2つの裁判とも1、2審の判決ではDNA鑑定による血縁関係が採用された。しかし7月17日の最高裁の判決は「生物学上の父子関係がないことが科学的証拠(DNA鑑定結果)から明らかでも、法律上の父子関係はなくならない」との判断を下した。ただし5人中2人の裁判官が反対意見を述べるというきわどさ。民法を重視しようとするこれまでの司法の姿勢が問われている。 ここで各裁判官の意見(要約)を見てみよう。賛成意見は「DNA鑑定の技術が進歩したなかで、父子関係を速やかに確定して子供の利益を図る嫡出推定は重要性を失っていない。ただし旧来の規定が社会の実情に沿わないものとなっているのなら立法政策の問題として検討すべきだ」と述べられ、反対意見は「今回の訴訟では夫婦関係が破綻し、子供の出生も明らかになっている。生物学上の父親との間で法律上の親子関係が確保できる状況にもある。それゆえ父子関係の取り消しは認めるべきだ」と強調した。

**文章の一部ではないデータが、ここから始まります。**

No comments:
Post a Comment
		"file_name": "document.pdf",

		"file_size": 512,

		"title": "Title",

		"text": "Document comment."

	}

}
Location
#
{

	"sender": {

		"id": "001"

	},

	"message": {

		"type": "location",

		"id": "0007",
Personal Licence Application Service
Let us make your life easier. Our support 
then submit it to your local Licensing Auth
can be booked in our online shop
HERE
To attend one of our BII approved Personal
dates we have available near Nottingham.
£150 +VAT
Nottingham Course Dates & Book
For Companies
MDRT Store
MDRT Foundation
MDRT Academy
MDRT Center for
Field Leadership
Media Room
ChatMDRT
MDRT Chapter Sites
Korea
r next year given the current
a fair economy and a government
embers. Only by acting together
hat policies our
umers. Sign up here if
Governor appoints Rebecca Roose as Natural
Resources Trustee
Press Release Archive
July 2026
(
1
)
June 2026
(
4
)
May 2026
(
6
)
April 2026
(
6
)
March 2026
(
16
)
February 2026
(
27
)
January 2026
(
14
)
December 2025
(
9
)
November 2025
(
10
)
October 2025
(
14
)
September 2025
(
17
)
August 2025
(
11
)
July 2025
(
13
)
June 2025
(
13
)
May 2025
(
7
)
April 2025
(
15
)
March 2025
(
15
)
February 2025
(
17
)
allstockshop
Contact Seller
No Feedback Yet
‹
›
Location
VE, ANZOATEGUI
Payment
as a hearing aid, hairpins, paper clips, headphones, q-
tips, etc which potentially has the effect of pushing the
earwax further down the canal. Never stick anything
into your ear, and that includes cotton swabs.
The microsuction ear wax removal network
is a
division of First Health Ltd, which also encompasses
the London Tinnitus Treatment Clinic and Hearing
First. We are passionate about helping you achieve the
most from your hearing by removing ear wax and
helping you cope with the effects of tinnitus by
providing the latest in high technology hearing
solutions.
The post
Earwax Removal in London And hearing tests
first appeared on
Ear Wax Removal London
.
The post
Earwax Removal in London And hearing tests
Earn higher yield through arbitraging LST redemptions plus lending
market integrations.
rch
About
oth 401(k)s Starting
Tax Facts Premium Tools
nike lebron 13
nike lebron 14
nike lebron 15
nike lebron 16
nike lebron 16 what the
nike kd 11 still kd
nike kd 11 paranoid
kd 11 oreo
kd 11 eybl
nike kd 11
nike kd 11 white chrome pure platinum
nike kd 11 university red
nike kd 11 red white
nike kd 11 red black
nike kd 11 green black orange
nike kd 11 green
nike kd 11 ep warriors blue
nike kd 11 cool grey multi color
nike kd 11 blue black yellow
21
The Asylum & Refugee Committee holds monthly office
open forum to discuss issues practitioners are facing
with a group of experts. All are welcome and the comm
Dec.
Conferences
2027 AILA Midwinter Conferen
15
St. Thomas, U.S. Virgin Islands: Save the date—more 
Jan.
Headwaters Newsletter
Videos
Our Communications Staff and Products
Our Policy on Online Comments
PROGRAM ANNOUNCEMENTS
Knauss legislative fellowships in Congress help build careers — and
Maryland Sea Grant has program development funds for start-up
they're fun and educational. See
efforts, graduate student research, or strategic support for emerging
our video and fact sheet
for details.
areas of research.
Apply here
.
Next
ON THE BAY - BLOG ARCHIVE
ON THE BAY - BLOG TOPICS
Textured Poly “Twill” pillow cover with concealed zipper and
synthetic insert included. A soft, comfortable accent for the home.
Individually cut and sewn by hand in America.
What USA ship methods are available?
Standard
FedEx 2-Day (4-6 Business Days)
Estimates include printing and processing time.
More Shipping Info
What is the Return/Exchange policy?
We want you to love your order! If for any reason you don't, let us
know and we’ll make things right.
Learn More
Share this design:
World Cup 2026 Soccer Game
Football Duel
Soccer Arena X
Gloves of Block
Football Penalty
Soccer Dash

今回の2つの訴訟のケースでは、すでに子供はDAN鑑定で血縁関係があると判明した父親と暮らしている。嫡出推定によって子供の利益を求めようとするのは無理があるし、結果的に「法律上の父」と「血縁上の父」という2人の父親を生んでしまい、子供の成育に不安定な要因を与え、家族関係に大きな混乱をもたらす。一般的に嫡出推定によって子供の利益をもたらすケースもあるだろうが、血縁関係という原則を固めておく必要がある。
裁判官の意見では賛成、反対にかかわらず立法による解決を求めている。離婚、再婚、性別変更などで家族関係自体が多様化している現代社会では、明治時代にできた民法で定められた親子関係は社会の実態に合わなくなっているからだ。そんな法律に基づいて裁判所が判断すること自体がおかしい。子供の幸せを前提に国民の間で広く議論し、国会の場で民法改正を進めたい。
■民法「出産した女性が母親」
次に分娩主義の問題。自民党のプロジェクトチーム(PT)が代理出産に代表される生殖補助医療(不妊治療)法案(議員立法)を作ったものの、意見がまとまらず今年の通常国会に提案できなかった。法案が認めている代理出産は、夫婦間の受精卵を第3者の女性の子宮に移植して産んでもらういわゆる借り腹だ。生まれつき子宮がないか、病気で子宮を摘出した女性に限って認めるという条件付きで、民法や最高裁判例の「出産した女性が母親で、母子関係は分娩の事実によって確定する」という分娩主義によって子宮のない「遺伝上の母」は母親とみなされない。つまり医学的に子供と血縁関係があっても、その子供を産んでいないと法律上、母親とはみなされない。このため生まれた子供と養子縁組を結ぶ必要が出てくる。代理出産も「産みの母」と「遺伝上の母」という2人の母親が存在し、親子関係が複雑になる。
基本的な人工授精や体外受精も生殖補助医療法案の対象となる。法案には①精子と卵子の売買を罰則付きで禁止する②精子と卵子の斡旋は国指定の非営利医団体が行う③厚労相が認定した医療機関で実施するーことが盛り込まれた。さらに子供が自分の出自を知りたいと希望したときにどう対応すべきか、という大きな課題もある。法案では精子や卵子の提供は匿名で行い、提供者の情報は国の指定機関で管理するとともに開示制度を設けるよう求めている。
こうした生殖補助医療の問題に対し、厚生労働省は法整備を目指して審議会で議論を重ね、2003(平成15)年に報告書を公表した。日本学術会議も2008年に報告書をまとめている。しかし立法化は宙に浮いたままで、これまで規制のない状態で代理出産などの生殖補助医療が実施されてきた。なかには代理出産で第3者に子供を産んでもらい、「(子供と血のつながりのある)自分を母親と認めてほしい」との訴えを起こしたが、最高裁が認めなかったタレントの向井亜紀さん夫婦のようなケースも起きている。自民党のPTでまとまった法案をなるべくはやく国会に提案し、議論を深め、世論を喚起する必要がある(沙鷗一歩)。